● RECORDS FOR THIS TASK

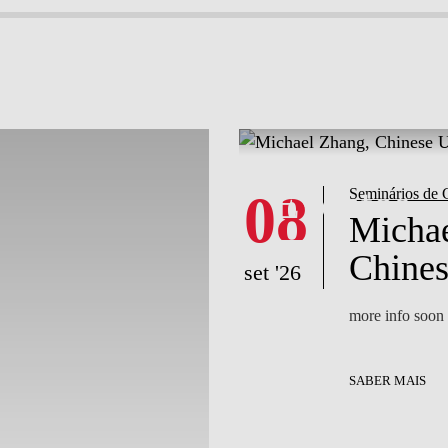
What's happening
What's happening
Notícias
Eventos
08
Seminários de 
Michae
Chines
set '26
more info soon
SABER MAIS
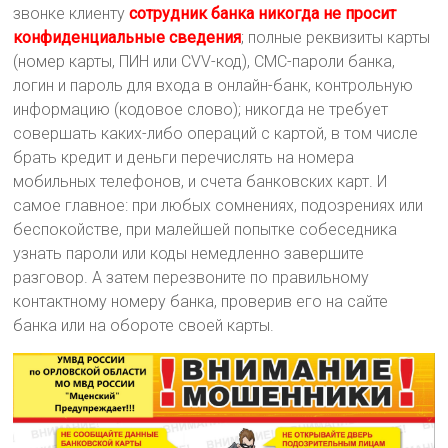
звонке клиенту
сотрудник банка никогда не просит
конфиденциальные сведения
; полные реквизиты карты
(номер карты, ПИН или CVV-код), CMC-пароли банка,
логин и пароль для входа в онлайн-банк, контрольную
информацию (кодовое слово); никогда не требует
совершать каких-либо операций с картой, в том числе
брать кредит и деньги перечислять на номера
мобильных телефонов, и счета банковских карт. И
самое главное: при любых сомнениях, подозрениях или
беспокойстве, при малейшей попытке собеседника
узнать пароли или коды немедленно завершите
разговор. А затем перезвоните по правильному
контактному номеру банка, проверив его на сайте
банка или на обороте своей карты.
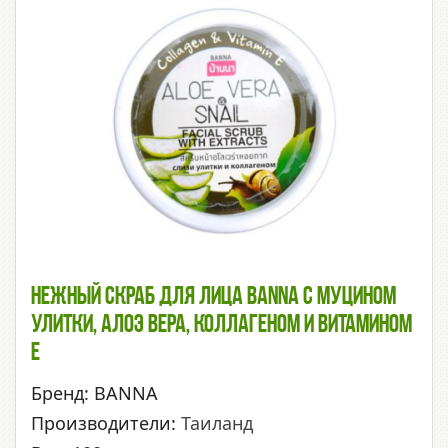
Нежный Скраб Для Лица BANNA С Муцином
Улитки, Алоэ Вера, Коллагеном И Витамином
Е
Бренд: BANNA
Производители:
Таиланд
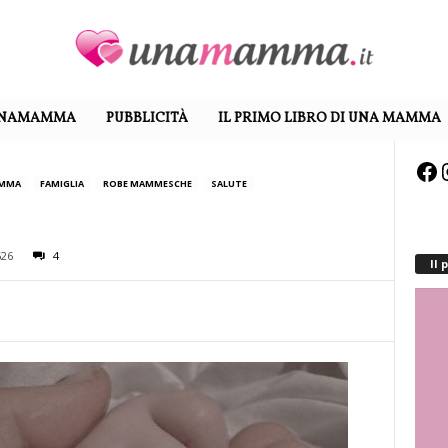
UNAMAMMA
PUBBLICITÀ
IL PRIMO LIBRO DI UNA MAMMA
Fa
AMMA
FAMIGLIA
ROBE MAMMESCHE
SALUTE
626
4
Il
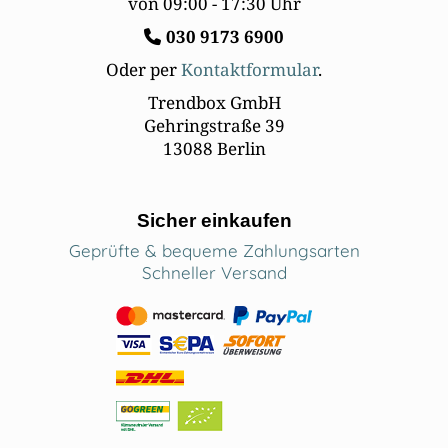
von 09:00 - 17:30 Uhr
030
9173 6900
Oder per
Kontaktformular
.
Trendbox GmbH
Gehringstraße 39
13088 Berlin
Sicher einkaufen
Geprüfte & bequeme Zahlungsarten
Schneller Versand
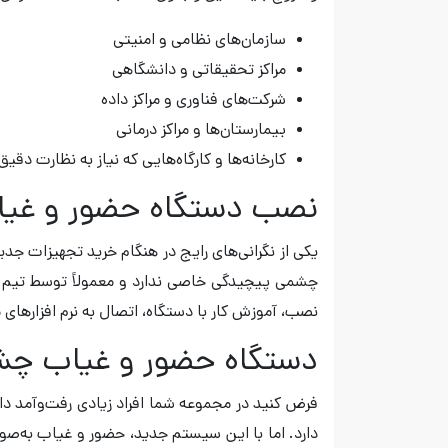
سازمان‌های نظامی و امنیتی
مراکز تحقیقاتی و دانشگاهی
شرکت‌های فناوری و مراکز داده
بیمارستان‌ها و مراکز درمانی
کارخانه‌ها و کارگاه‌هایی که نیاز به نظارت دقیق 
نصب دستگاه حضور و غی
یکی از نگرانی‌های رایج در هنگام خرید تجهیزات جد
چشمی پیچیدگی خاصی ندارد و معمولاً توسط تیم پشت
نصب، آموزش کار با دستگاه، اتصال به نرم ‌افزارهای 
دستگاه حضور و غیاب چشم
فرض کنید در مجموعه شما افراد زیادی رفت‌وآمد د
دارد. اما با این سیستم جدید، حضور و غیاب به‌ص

● TASK GOAL
Give the listing again word for word, without its images.

● SOLVED PROBLEM
What's happening
What's happening
Notícias
Eventos
08
Seminários de 
Michae
Chines
set '26
more info soon
SABER MAIS
звонке клиенту
сотрудник банка никогда не просит
конфиденциальные сведения
; полные реквизиты карты
(номер карты, ПИН или CVV-код), CMC-пароли банка,
логин и пароль для входа в онлайн-банк, контрольную
информацию (кодовое слово); никогда не требует
совершать каких-либо операций с картой, в том числе
брать кредит и деньги перечислять на номера
мобильных телефонов, и счета банковских карт. И
самое главное: при любых сомнениях, подозрениях или
беспокойстве, при малейшей попытке собеседника
узнать пароли или коды немедленно завершите
разговор. А затем перезвоните по правильному
контактному номеру банка, проверив его на сайте
банка или на обороте своей карты.
Нежный Скраб Для Лица BANNA С Муцином
Улитки, Алоэ Вера, Коллагеном И Витамином
Е
Бренд: BANNA
Производители:
Таиланд
UNAMAMMA
PUBBLICITÀ
IL PRIMO LIBRO DI UNA MAMMA
Fa
AMMA
FAMIGLIA
ROBE MAMMESCHE
SALUTE
626
4
Il
von 09:00 - 17:30 Uhr
030
9173 6900
Oder per
Kontaktformular
.
Trendbox GmbH
Gehringstraße 39
13088 Berlin
Sicher einkaufen
Geprüfte & bequeme Zahlungsarten
Schneller Versand
سازمان‌های نظامی و امنیتی
مراکز تحقیقاتی و دانشگاهی
شرکت‌های فناوری و مراکز داده
بیمارستان‌ها و مراکز درمانی
کارخانه‌ها و کارگاه‌هایی که نیاز به نظارت دقیق 
نصب دستگاه حضور و غی
یکی از نگرانی‌های رایج در هنگام خرید تجهیزات جد
چشمی پیچیدگی خاصی ندارد و معمولاً توسط تیم پشت
نصب، آموزش کار با دستگاه، اتصال به نرم ‌افزارهای 
دستگاه حضور و غیاب چشم
فرض کنید در مجموعه شما افراد زیادی رفت‌وآمد د
دارد. اما با این سیستم جدید، حضور و غیاب به‌ص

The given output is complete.